Indexing

Spacedrive's indexing system solves a specific challenge: How do you build a distributed database that feels as fast as a local file explorer?

The answer is a Hybrid Indexing Engine that layers an ultra-fast, in-memory ephemeral index over a robust, SQLite-backed persistent index. These two systems operate in tandem, allowing Spacedrive to instantly browse unmanaged locations (like a file manager) while seamlessly upgrading those paths to managed libraries (like a DAM) without UI flicker or state loss.

The Hybrid Philosophy

Most file management software forces a choice: fast, dumb directory listing (Explorer/Finder) or slow, heavy database ingestion (Lightroom/Photos). Spacedrive does both simultaneously by decoupling Discovery from Persistence.

The Ephemeral Layer ("File Manager" Mode)

When you open a location that hasn't been added to your library—an external drive, network share, or local directory—Spacedrive runs only Phase 1 (Discovery) of the indexing pipeline:

Memory-Resident: The index lives entirely in RAM
Highly Optimized: Custom slab allocators (NodeArena) and string interning (NameCache) compress file entries down to ~50 bytes
Massive Scale: Can index millions of files into RAM for accelerated local search
Zero Database I/O: Bypasses SQLite entirely for maximum throughput

The Persistent Layer ("Library" Mode)

For files you want to track across devices, Spacedrive persists data to a synchronized SQLite database using the full multi-phase pipeline with deep content analysis, deduplication, and closure-table hierarchy management.

Seamless State Promotion

The critical innovation is how these two layers communicate. When you add a location to your library for a folder you're currently browsing ephemerally, the system performs an Intelligent Promotion:

UUID Preservation: The persistent indexer detects the existing ephemeral index and carries over UUIDs assigned during the browsing session into the database
UI Consistency: Because UUIDs remain stable, the UI doesn't flicker or reset. Selections, active tabs, and view states remain intact
Phase Continuation: The indexer essentially "resumes" from Phase 1, flushing discovered entries to SQLite and proceeding to Phase 2 (Processing) and Phase 3 (Content Analysis)

<Info> This architecture allows Spacedrive to act as your daily driver file explorer. You get instant access to files immediately, with the option to progressively "deepen" the index for files that matter. </Info>

Architecture Overview

The indexing system consists of specialized components working together:

IndexerJob orchestrates the entire indexing process as a resumable job. It maintains state across application restarts and provides detailed progress reporting.

IndexerState preserves all necessary information to resume indexing from any interruption point.
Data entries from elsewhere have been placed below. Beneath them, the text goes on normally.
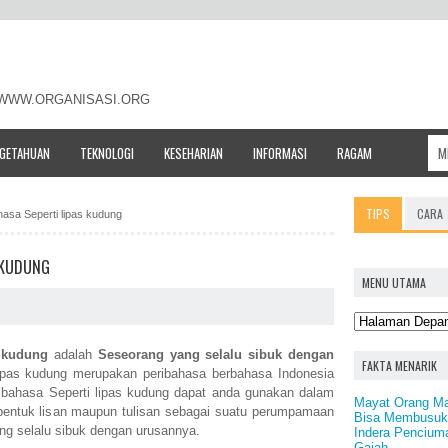
- WWW.ORGANISASI.ORG
NGETAHUAN
TEKNOLOGI
KESEHARIAN
INFORMASI
RAGAM
TIPS
CARA
ahasa Seperti lipas kudung
S KUDUNG
MENU UTAMA
s kudung
adalah
Seseorang yang selalu sibuk dengan
FAKTA MENARIK
lipas kudung merupakan peribahasa berbahasa Indonesia
ibahasa Seperti lipas kudung dapat anda gunakan dalam
Mayat Orang Ma
 bentuk lisan maupun tulisan sebagai suatu perumpamaan
Bisa Membusuk
ng selalu sibuk dengan urusannya.
Indera Pencium
Gajah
This includes the current phase, directories to process, accumulated statistics, and ephemeral UUID mappings for preserving user metadata across browsing-to-persistent transitions.
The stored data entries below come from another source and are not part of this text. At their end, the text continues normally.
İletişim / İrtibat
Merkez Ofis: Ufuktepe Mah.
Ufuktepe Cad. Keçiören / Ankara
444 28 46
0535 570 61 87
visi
DatabaseStorage provides the low-level database CRUD layer. All database operations (create, update, move, delete) flow through this module for consistency.

DatabaseAdapter implements both ChangeHandler (for filesystem watcher events) and IndexPersistence (for indexer job batches). Both pipelines use the same code to write entries to the database via DatabaseStorage.

MemoryAdapter implements both ChangeHandler (for filesystem watcher events) and IndexPersistence (for indexer job batches). Both pipelines use the same code to write entries to the in-memory EphemeralIndex.

This dual-implementation architecture unifies watcher and job pipelines, eliminating code duplication between real-time filesystem monitoring and batch indexing operations.

FileTypeRegistry identifies files through extensions, magic bytes, and content analysis.

The system integrates deeply with Spacedrive's job infrastructure, which provides automatic state persistence through MessagePack serialization. When you pause an indexing operation, the entire job state is saved to a dedicated jobs database, allowing seamless resumption even after application restarts.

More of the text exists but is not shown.